Mr. Gumbinger notes, too, that homeowners are less likely to maintain a second home as they do a primary residence, which might affect the home’s value and could mean greater expense for the lender should the property end up in foreclosure.
In addition to charging a higher rate, lenders may require a lower loan-to-value ratio, which is the percentage of a property’s value that is mortgaged.
For a primary residence, a borrower can have a ratio as high as 95 percent, but on a second home or an investment property, the maximum ratios are 90 percent or 85 percent, according to Matt Hackett, an underwriting and operations manager with Equity Now, a direct mortgage lender based in New York City.
Lenders may also require a higher minimum credit score — for instance, 700 to 720, said Mark Logue, the president of Thoroughbred Mortgage in Rye Brook, N.Y.
And they will want to see ample liquidity. Expect to have on hand, for instance, two months’ worth of funds to cover mortgage principal and interest, the property taxes and insurance.
If you’re planning to rent out the property, it changes category and becomes an investment property — and for that, you’ll need to show six months’ worth of funds in your bank statements, Mr. Hackett said. Lenders will want to ensure that there is a cushion should there be problems with future rent payments.
During the past year, foreclosure rates on investment properties were around one and a half times higher than on second homes not being used as investment property, according to CoreLogic, a real estate analytics firm.
Mr. Logue says rates for second-home refinancing are typically about a quarter of a percentage point higher than those for primary residences, which is “not significant, but there is a difference to cover the risk.”
But if you rent out your second home for over two weeks out of the year and report that income on your tax returns, most lenders will treat that home as an investment property, said Daniel Gualtieri, a vice president in the Hamptons division of GFI Mortgage Bankers.

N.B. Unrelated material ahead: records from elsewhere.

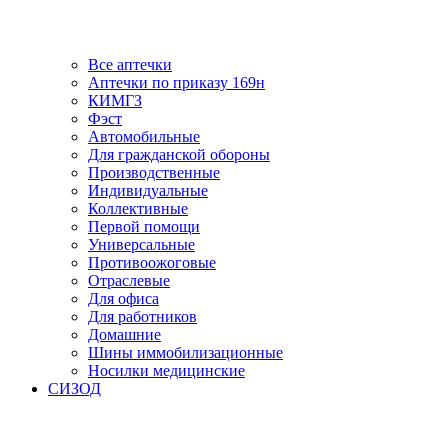
Все аптечки
Аптечки по приказу 169н
КИМГЗ
Фэст
Автомобильные
Для гражданской обороны
Производственные
Индивидуальные
Коллективные
Первой помощи
Универсальные
Противоожоговые
Отраслевые
Для офиса
Для работников
Домашние
Шины иммобилизационные
Носилки медицинские
СИЗОД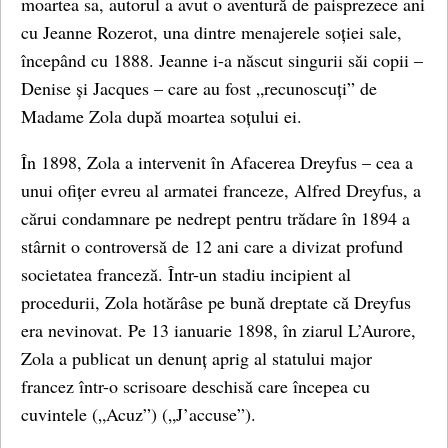
moartea sa, autorul a avut o aventură de paisprezece ani
cu Jeanne Rozerot, una dintre menajerele soției sale,
începând cu 1888. Jeanne i-a născut singurii săi copii –
Denise și Jacques – care au fost „recunoscuți” de
Madame Zola după moartea soțului ei.
În 1898, Zola a intervenit în Afacerea Dreyfus – cea a
unui ofițer evreu al armatei franceze, Alfred Dreyfus, a
cărui condamnare pe nedrept pentru trădare în 1894 a
stârnit o controversă de 12 ani care a divizat profund
societatea franceză. Într-un stadiu incipient al
procedurii, Zola hotărâse pe bună dreptate că Dreyfus
era nevinovat. Pe 13 ianuarie 1898, în ziarul L’Aurore,
Zola a publicat un denunț aprig al statului major
francez într-o scrisoare deschisă care începea cu
cuvintele („Acuz”) („J’accuse”).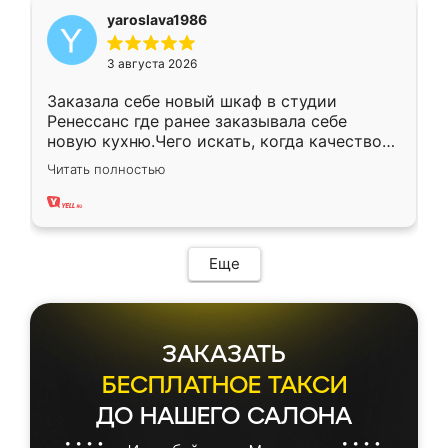
yaroslava1986
3 августа 2026
Заказала себе новый шкаф в студии
Ренессанс где ранее заказывала себе
новую кухню.Чего искать, когда качеством
вполне довольна. Служит кухня уже почти
Читать полностью
два года, нареканий нет.
Еще
ЗАКАЗАТЬ
БЕСПЛАТНОЕ ТАКСИ
ДО НАШЕГО САЛОНА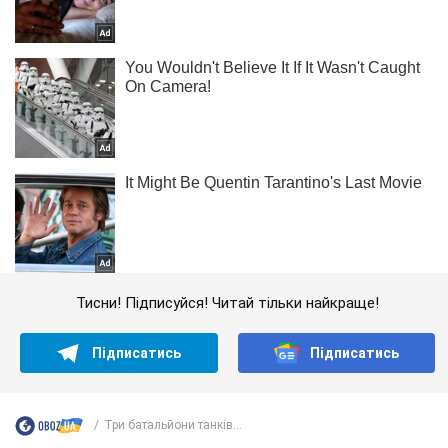
Тисни! Підписуйся! Читай тільки найкраще!
Підписатись
Підписатись
Три батальйони танків...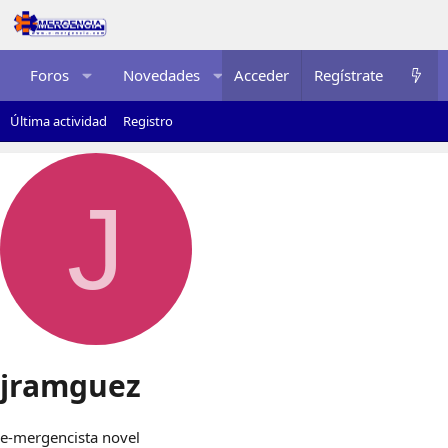
Foros
Novedades
Acceder
Multimedia
Regístrate
Recurso
Última actividad
Registro
J
jramguez
e-mergencista novel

“There goes your chance to get a low Fannie or Freddie rate,” he said, “because you’re showing the house not as a second home anymore. You’re showing it as a rental property.”
Investment properties will often carry higher rates, or more points, based on their loan-to-value ratio, Mr. Hackett said. For instance, for loan-to-value ratios up to 75 percent, a borrower can: pay points totaling 1.75 percent of the loan amount; pay a slightly higher rate instead of points; or combine the two (a 25 percent higher rate and 75 percent payment in points).
Those planning on renting out a property after refinancing should disclose that information to the lender beforehand. Otherwise, said Jude Coard, a tax partner at accounting firm Berdon L.L.P., “if they see you rented out the property, you may be in default of the mortgage.”
But Melissa Cohn, the president of the Manhattan Mortgage Company, added: “In today’s marketplace, every bank has different guidelines as it relates to the second home. It really depends on the type of bank that you go to.”
Some lenders, for instance, don’t consider a home an investment property if it’s rented out for only a season each year.